A tool to identify faulty Prometheus rules

About

promcheck enables you to identify recording or alerting rules using missing metrics or wrong label matchers (e.g. because of exporter changes or human-errors).

promcheck validates Prometheus vector selectors and checks if they return a result value or not. As a basis for validation, promcheck uses Prometheus rule files, but it can also query rules directly from a running Prometheus instance. It scans the PromQL expression of each recording and alerting rule, takes the individual referenced selectors out of it and probes them against a remote Prometheus instance.

Overview

Installation

promcheck is available on Linux, OSX and Windows platforms. Binaries for Linux, Windows and Mac are available as tarballs in the release page.

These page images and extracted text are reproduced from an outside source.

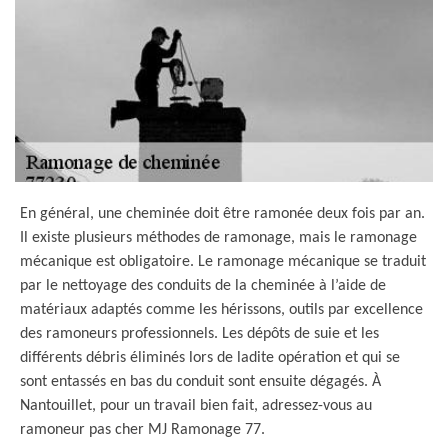
En général, une cheminée doit être ramonée deux fois par an.
Il existe plusieurs méthodes de ramonage, mais le ramonage
mécanique est obligatoire. Le ramonage mécanique se traduit
par le nettoyage des conduits de la cheminée à l’aide de
matériaux adaptés comme les hérissons, outils par excellence
des ramoneurs professionnels. Les dépôts de suie et les
différents débris éliminés lors de ladite opération et qui se
sont entassés en bas du conduit sont ensuite dégagés. À
Nantouillet, pour un travail bien fait, adressez-vous au
ramoneur pas cher MJ Ramonage 77.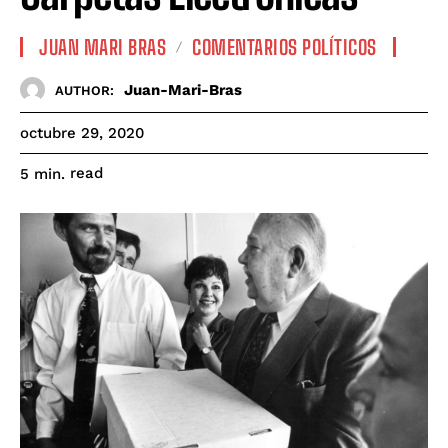
JUAN MARI BRAS
COMENTARIOS POLÍTICOS
Juan-Mari-Bras
AUTHOR:
octubre 29, 2020
read
5
min.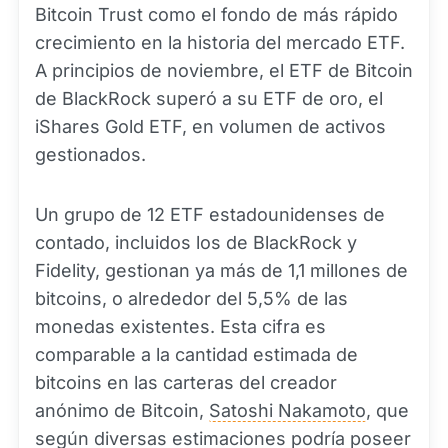
Bitcoin Trust como el fondo de más rápido
crecimiento en la historia del mercado ETF.
A principios de noviembre, el ETF de Bitcoin
de BlackRock superó a su ETF de oro, el
iShares Gold ETF, en volumen de activos
gestionados.
Un grupo de 12 ETF estadounidenses de
contado, incluidos los de BlackRock y
Fidelity, gestionan ya más de 1,1 millones de
bitcoins, o alrededor del 5,5% de las
monedas existentes. Esta cifra es
comparable a la cantidad estimada de
bitcoins en las carteras del creador
anónimo de Bitcoin,
Satoshi Nakamoto
, que
según diversas estimaciones podría poseer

You may also build promcheck from source (using Go 1.17+). In order to build promcheck from source you must:

  • Clone this repository
  • Run make build

Basic Usage

promcheck can be used in two different modes:

  • Validate rules from existing rule files (and export results in various formats)
  • Validate rules from a running Prometheus instance (and export results in various formats)

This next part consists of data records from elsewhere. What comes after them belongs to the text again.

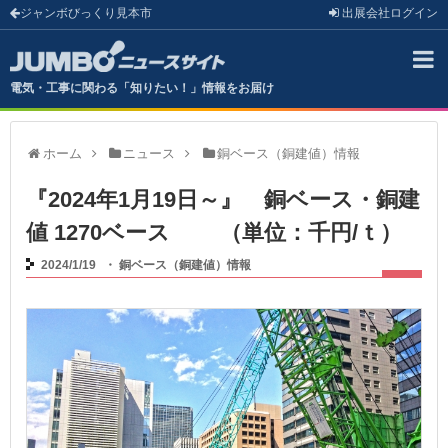
ジャンボびっくり見本市
出展会社
ログイン
電気・工事に関わる「知りたい！」情報をお届け
ホーム
ニュース
銅ベース（銅建値）情報
『2024年1月19日～』 銅ベース・銅建
値 1270ベース （単位：千円/ｔ）
2024/1/19
・
銅ベース（銅建値）情報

promcheck can also be executed as a Prometheus exporter to check a set of rules on a regular basis and export results as scrapeable Prometheus metrics via http.

Use-Cases

What can you do with this? Possible use-cases might be:

  • hammer_and_wrench Run promcheck manually as a cli tool to check rules.
  • robot Add promcheck to your CI/CD automation pipeline to run integration tests on your rules.
  • page_with_curl Run promcheck as an exporter, scrape its metrics and alert in case selectors do not return results anymore.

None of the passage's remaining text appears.